Non-existent shared VRAM on NVIDIA Linux drivers

I have the same issue with my RTX 3070 and the 555 driver. Playing games causes xwayland to crash with

[drm:nv_drm_gem_alloc_nvkms_memory_ioctl [nvidia_drm]] *ERROR* [nvidia-drm] [GPU ID 0x00000100] Failed to allocate NVKMS memory for GEM object
[drm:nv_drm_gem_alloc_nvkms_memory_ioctl [nvidia_drm]] *ERROR* [nvidia-drm] [GPU ID 0x00000100] Failed to allocate NVKMS memory for GEM object

I bought a AMD card yesterday. I think this will fix it ;)

3 Likes

I have a NVIDIA 2080ti with NVIDIA 555.58.2 and same problem when i run game with a high VRam usage. XWayland crash with same error

@omarhanykasban706 @Schaufelmeister.Storch @florian.richer

In which games did you guys experienced crashes of XWayland? To try those games using my 3070 Max-Q and generate a bug report in the nvidia open modules github page.
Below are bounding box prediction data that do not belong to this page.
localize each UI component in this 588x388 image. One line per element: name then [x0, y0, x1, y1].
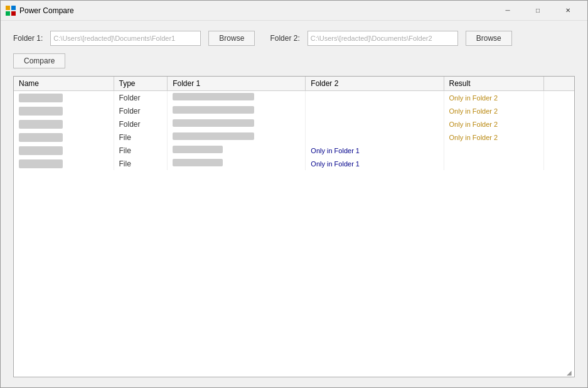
cell-folder1	[168, 104, 306, 117]
cell-name: Ba...	[14, 144, 114, 157]
cell-name: Par...	[14, 104, 114, 117]
svg-rect-2	[6, 11, 10, 16]
title-bar: Power Compare ─ □ ✕	[1, 1, 587, 21]
table-row[interactable]: Ba...FileOnly in Folder 1	[14, 144, 574, 157]
cell-type: File	[114, 157, 168, 170]
col-header-result: Result	[444, 77, 543, 91]
cell-folder1	[168, 91, 306, 105]
col-header-type: Type	[114, 77, 168, 91]
minimize-button[interactable]: ─	[493, 1, 522, 21]
table-row[interactable]: Par...FolderOnly in Folder 2	[14, 104, 574, 117]
app-icon	[6, 6, 16, 16]
content-area: Folder 1: Browse Folder 2: Browse Compar…	[1, 21, 587, 387]
col-header-folder1: Folder 1	[168, 77, 306, 91]
cell-folder1	[168, 157, 306, 170]
col-header-name: Name	[14, 77, 114, 91]
close-button[interactable]: ✕	[553, 1, 582, 21]
table-row[interactable]: Sa...FileOnly in Folder 1	[14, 157, 574, 170]
folder2-label: Folder 2:	[270, 34, 299, 43]
folder-inputs-row: Folder 1: Browse Folder 2: Browse	[13, 31, 575, 46]
cell-folder1	[168, 144, 306, 157]
table-header: Name Type Folder 1 Folder 2 Result	[14, 77, 574, 91]
cell-type: Folder	[114, 117, 168, 131]
maximize-button[interactable]: □	[523, 1, 552, 21]
browse2-button[interactable]: Browse	[466, 31, 512, 46]
svg-rect-3	[11, 11, 16, 16]
cell-folder2	[306, 117, 444, 131]
folder2-input[interactable]	[307, 31, 458, 46]
svg-rect-1	[11, 6, 16, 10]
cell-folder2: Only in Folder 1	[306, 157, 444, 170]
cell-extra	[543, 131, 574, 144]
cell-type: File	[114, 144, 168, 157]
cell-result: Only in Folder 2	[444, 117, 543, 131]
svg-rect-0	[6, 6, 10, 10]
results-table: Name Type Folder 1 Folder 2 Result Par..…	[14, 77, 574, 170]
resize-handle[interactable]: ◢	[567, 369, 573, 375]
cell-extra	[543, 91, 574, 105]
table-body: Par...FolderOnly in Folder 2Par...Folder…	[14, 91, 574, 171]
cell-result	[444, 157, 543, 170]
cell-name: Sa...	[14, 157, 114, 170]
main-window: Power Compare ─ □ ✕ Folder 1: Browse Fol…	[0, 0, 588, 388]
cell-type: Folder	[114, 104, 168, 117]
folder1-label: Folder 1:	[13, 34, 43, 43]
cell-folder2	[306, 91, 444, 105]
col-header-folder2: Folder 2	[306, 77, 444, 91]
cell-result: Only in Folder 2	[444, 91, 543, 105]
browse1-button[interactable]: Browse	[208, 31, 255, 46]
compare-button[interactable]: Compare	[13, 53, 65, 68]
cell-type: File	[114, 131, 168, 144]
results-table-container[interactable]: Name Type Folder 1 Folder 2 Result Par..…	[13, 76, 575, 377]
cell-name: Par...	[14, 117, 114, 131]
cell-extra	[543, 144, 574, 157]
window-title: Power Compare	[19, 6, 493, 15]
table-row[interactable]: BIB...FileOnly in Folder 2	[14, 131, 574, 144]
folder1-input[interactable]	[50, 31, 201, 46]
cell-result: Only in Folder 2	[444, 104, 543, 117]
cell-name: Par...	[14, 91, 114, 105]
compare-row: Compare	[13, 53, 575, 68]
cell-type: Folder	[114, 91, 168, 105]
cell-extra	[543, 117, 574, 131]
cell-extra	[543, 104, 574, 117]
cell-folder1	[168, 117, 306, 131]
cell-folder1	[168, 131, 306, 144]
cell-result	[444, 144, 543, 157]
table-row[interactable]: Par...FolderOnly in Folder 2	[14, 117, 574, 131]
cell-result: Only in Folder 2	[444, 131, 543, 144]
cell-name: BIB...	[14, 131, 114, 144]
table-row[interactable]: Par...FolderOnly in Folder 2	[14, 91, 574, 105]
col-header-extra	[543, 77, 574, 91]
cell-folder2	[306, 131, 444, 144]
cell-folder2: Only in Folder 1	[306, 144, 444, 157]
window-controls: ─ □ ✕	[493, 1, 582, 21]
cell-extra	[543, 157, 574, 170]
cell-folder2	[306, 104, 444, 117]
OUTBRK on the very high settings because the game is not optimized so it make XWayland crash very often

Since I can’t edit this thread I will do some clarifications on this reply. What NVIDIA Linux drivers are missing is GTT (graphics translation table)/GART (graphics address remapping table) which something like the Shared GPU memory that exists on windows, but this is how is called technically on the Linux kernel.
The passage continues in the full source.